> WHAT THE EXERCISE ASKS: Pick out all lines of the entries that include the word "stai" and copy them.

> RECORDS FOR THE EXERCISE:

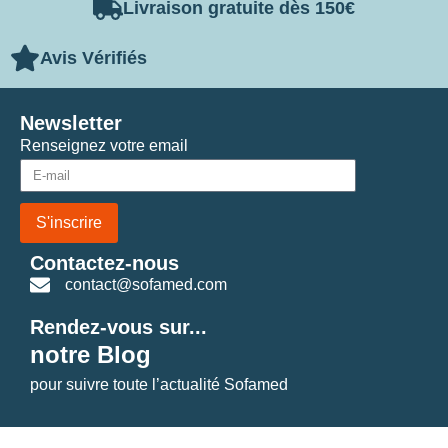
Livraison gratuite dès 150€
Avis Vérifiés
Newsletter
Renseignez votre email
S'inscrire
Contactez-nous
contact@sofamed.com
Rendez-vous sur...
notre Blog
pour suivre toute l’actualité Sofamed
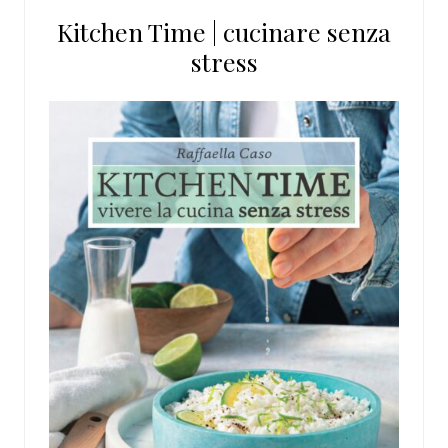
questo
Kitchen Time | cucinare senza
sito
stress
web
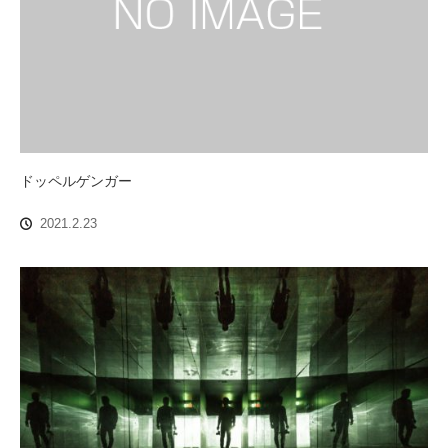
ドッペルゲンガー
2021.2.23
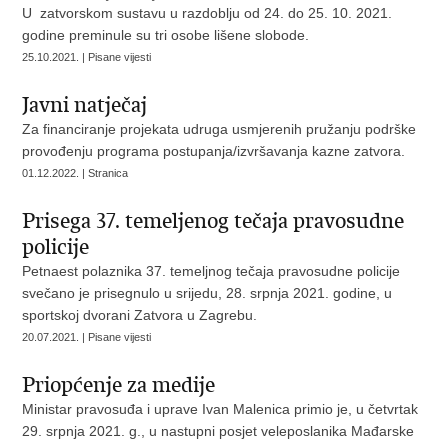
U zatvorskom sustavu u razdoblju od 24. do 25. 10. 2021.
godine preminule su tri osobe lišene slobode.
25.10.2021. | Pisane vijesti
Javni natječaj
Za financiranje projekata udruga usmjerenih pružanju podrške
provođenju programa postupanja/izvršavanja kazne zatvora.
01.12.2022. | Stranica
Prisega 37. temeljenog tečaja pravosudne
policije
Petnaest polaznika 37. temeljnog tečaja pravosudne policije
svečano je prisegnulo u srijedu, 28. srpnja 2021. godine, u
sportskoj dvorani Zatvora u Zagrebu.
20.07.2021. | Pisane vijesti
Priopćenje za medije
Ministar pravosuđa i uprave Ivan Malenica primio je, u četvrtak
29. srpnja 2021. g., u nastupni posjet veleposlanika Mađarske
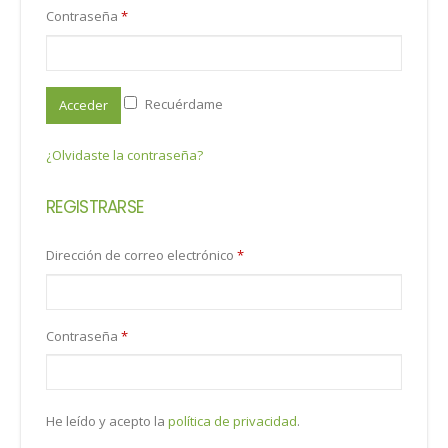
Contraseña
*
Recuérdame
Acceder
¿Olvidaste la contraseña?
REGISTRARSE
Dirección de correo electrónico
*
Contraseña
*
He leído y acepto la
política de privacidad
.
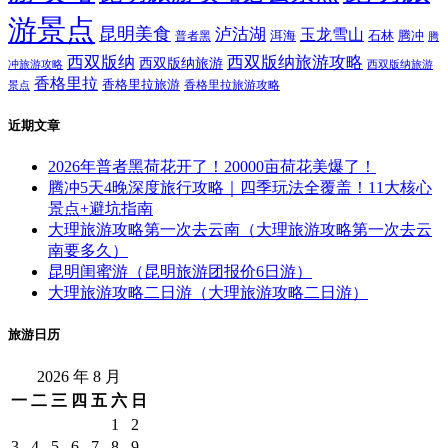
游景点
昆明美食
泸沽湖
玉龙雪山
洱海
腾冲
普者黑
石林
腾
西双版纳
西双版纳旅游攻略
西双版纳旅游
西双版纳旅游
冲旅游攻略
香格里拉
香格里拉旅游
香格里拉旅游攻略
景点
近期文章
2026年普者黑荷花开了！20000亩荷花美爆了！
腾冲5天4晚深度旅行攻略｜四季玩法全覆盖！11大核心
景点+避坑指南
大理旅游攻略第一次去云南（大理旅游攻略第一次去云
南要多久）
昆明闺蜜游（昆明旅游团报价6日游）
大理旅游攻略二日游（大理旅游攻略二日游）
旅游日历
2026 年 8 月
一
二
三
四
五
六
日
1
2
3
4
5
6
7
8
9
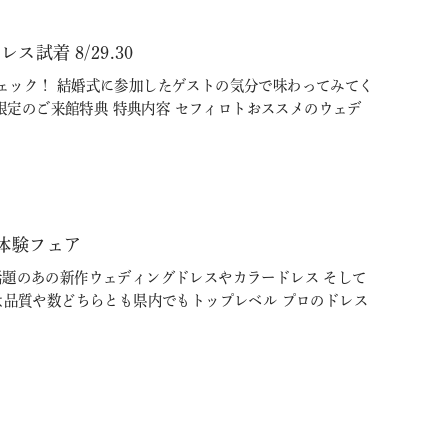
着 8/29.30
ェック！ 結婚式に参加したゲストの気分で味わってみてく
た方限定のご来館特典 特典内容 セフィロトおススメのウェデ
体験フェア
Ｓで話題のあの新作ウェディングドレスやカラードレス そして
は品質や数どちらとも県内でもトップレベル プロのドレス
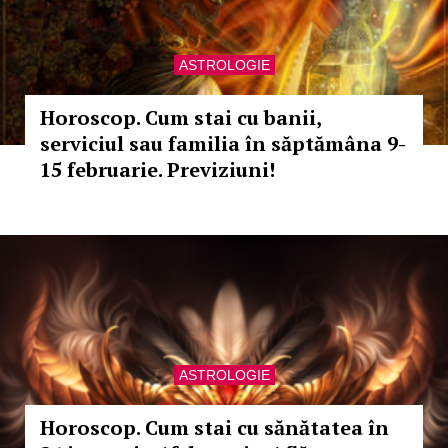
ASTROLOGIE
Horoscop. Cum stai cu banii,
serviciul sau familia în săptămâna 9-
15 februarie. Previziuni!
ASTROLOGIE
Horoscop. Cum stai cu sănătatea în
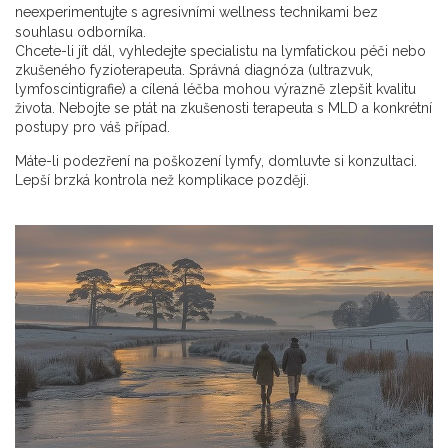
neexperimentujte s agresivními wellness technikami bez
souhlasu odborníka.
Chcete-li jít dál, vyhledejte specialistu na lymfatickou péči nebo
zkušeného fyzioterapeuta. Správná diagnóza (ultrazvuk,
lymfoscintigrafie) a cílená léčba mohou výrazně zlepšit kvalitu
života. Nebojte se ptát na zkušenosti terapeuta s MLD a konkrétní
postupy pro váš případ.
Máte-li podezření na poškození lymfy, domluvte si konzultaci.
Lepší brzká kontrola než komplikace později.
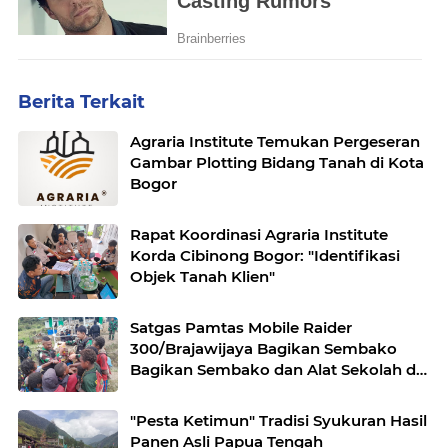
Berita Terkait
Agraria Institute Temukan Pergeseran
Gambar Plotting Bidang Tanah di Kota
Bogor
Rapat Koordinasi Agraria Institute
Korda Cibinong Bogor: "Identifikasi
Objek Tanah Klien"
Satgas Pamtas Mobile Raider
300/Brajawijaya Bagikan Sembako
Bagikan Sembako dan Alat Sekolah di
Pedalaman Papua
"Pesta Ketimun" Tradisi Syukuran Hasil
Panen Asli Papua Tengah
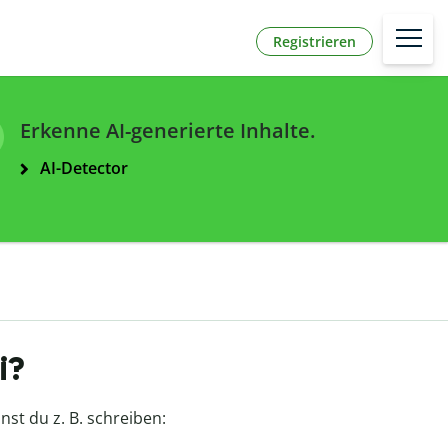
Registrieren
Erkenne AI-generierte Inhalte.
AI-Detector
i?
st du z. B. schreiben:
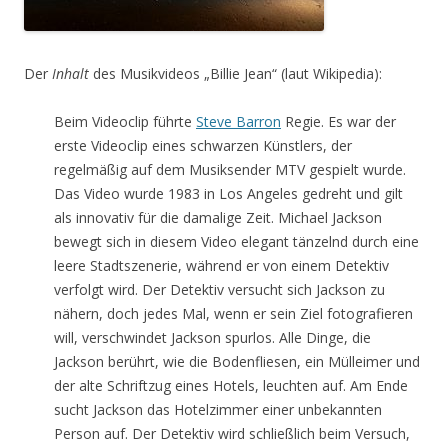
Der
Inhalt
des Musikvideos „Billie Jean“ (laut Wikipedia):
Beim Videoclip führte
Steve Barron
Regie. Es war der
erste Videoclip eines schwarzen Künstlers, der
regelmäßig auf dem Musiksender MTV gespielt wurde.
Das Video wurde 1983 in Los Angeles gedreht und gilt
als innovativ für die damalige Zeit.
Michael Jackson
bewegt sich in diesem Video elegant tänzelnd durch eine
leere Stadtszenerie, während er von einem Detektiv
verfolgt wird. Der Detektiv versucht sich Jackson zu
nähern, doch jedes Mal, wenn er sein Ziel fotografieren
will, verschwindet Jackson spurlos. Alle Dinge, die
Jackson berührt, wie die Bodenfliesen, ein Mülleimer und
der alte Schriftzug eines Hotels, leuchten auf. Am Ende
sucht Jackson das Hotelzimmer einer unbekannten
Person auf. Der Detektiv wird schließlich beim Versuch,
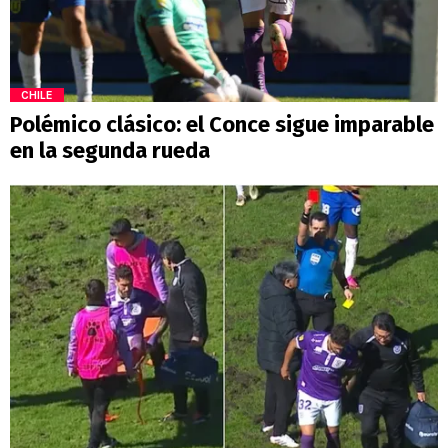
CHILE
Polémico clásico: el Conce sigue imparable
en la segunda rueda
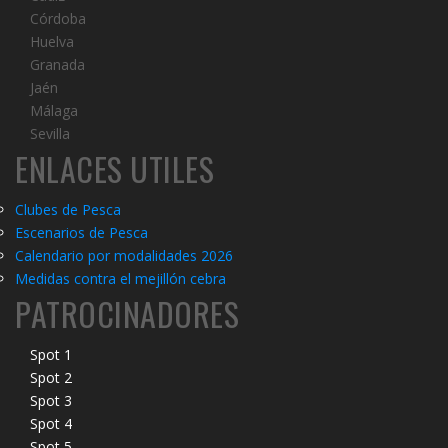
Córdoba
Huelva
Granada
Jaén
Málaga
Sevilla
ENLACES UTILES
Clubes de Pesca
Escenarios de Pesca
Calendario por modalidades 2026
Medidas contra el mejillón cebra
PATROCINADORES
Spot 1
Spot 2
Spot 3
Spot 4
Spot 5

> RESPONSE FOR THIS EXERCISE:
Horoscop. Cum stai cu banii,
Horoscop. Cum stai cu sănătatea în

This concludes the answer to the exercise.